I encountered a puzzling situation the other day when I plugged in a USB flash drive. Windows defender displayed an alert saying that a threat had been quarantined, specifically the Jenxcus VBS virus. This is especially alarming given the preceding events. This flash drive is one I have had for a while but was empty. I then put some PDFs onto it, and succeeded in running down to my local Staples and printing at one of their printing kiosks, which you use by plugging in a USB drive. As far as I can remember, since then and until now, the drive has not been plugged into another machine. Now, all of a sudden, it has been infected by a virus. So, my question is, could the flash drive possibly have been infected by being plugged into the Staples printer?
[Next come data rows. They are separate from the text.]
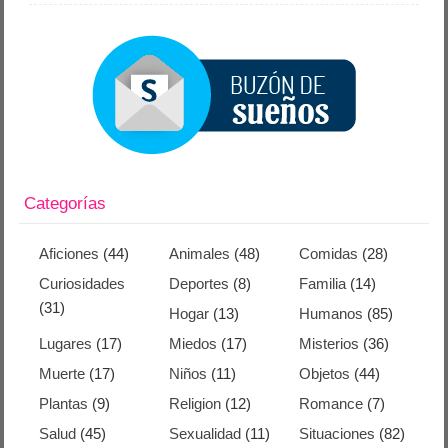
Categorías
Aficiones
(44)
Animales
(48)
Comidas
(28)
Curiosidades
Deportes
(8)
Familia
(14)
(31)
Hogar
(13)
Humanos
(85)
Lugares
(17)
Miedos
(17)
Misterios
(36)
Muerte
(17)
Niños
(11)
Objetos
(44)
Plantas
(9)
Religion
(12)
Romance
(7)
Salud
(45)
Sexualidad
(11)
Situaciones
(82)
My reasoning so far is that the drive couldn't have been infected before going to print, because this virus seems to overwrite every file on the infected drive with a shortcut pointing to the VBS malware. I was able to print my files just fine, which I wouldn't have been able to do if that were the case, presumably. Also, the only compromised files the Defender report listed were those on the flash drive themselves. I have since run a virus scan (Malwarebytes) which detected nothing. I also checked the registry values which the Microsoft page claims are changed by this virus, and they don't seem to have been manipulated at all. I have since disposed of the drive. So again, should I be worried at all that I have a virus somewhere? Or is possible that the virus came from the printer? I've always thought that was pretty impossible, but I'm puzzled.

1 Answer 1



The printer kiosk has an Operating System that could itself be infected and infecting other devices that are connected to it. On the one hand, such system will be used by a large number of users, so the chance that a previously infected usb drive was connected there is quite high. One would assume that the design of such system should have taken into account that possibility and that the system had been hardened to avoid possible infections... but at the same time, security is not a tangible property that adds value to the kiosk (even though tangent insecurity degrades it!), and was thus likely neglected, or not properly addressed.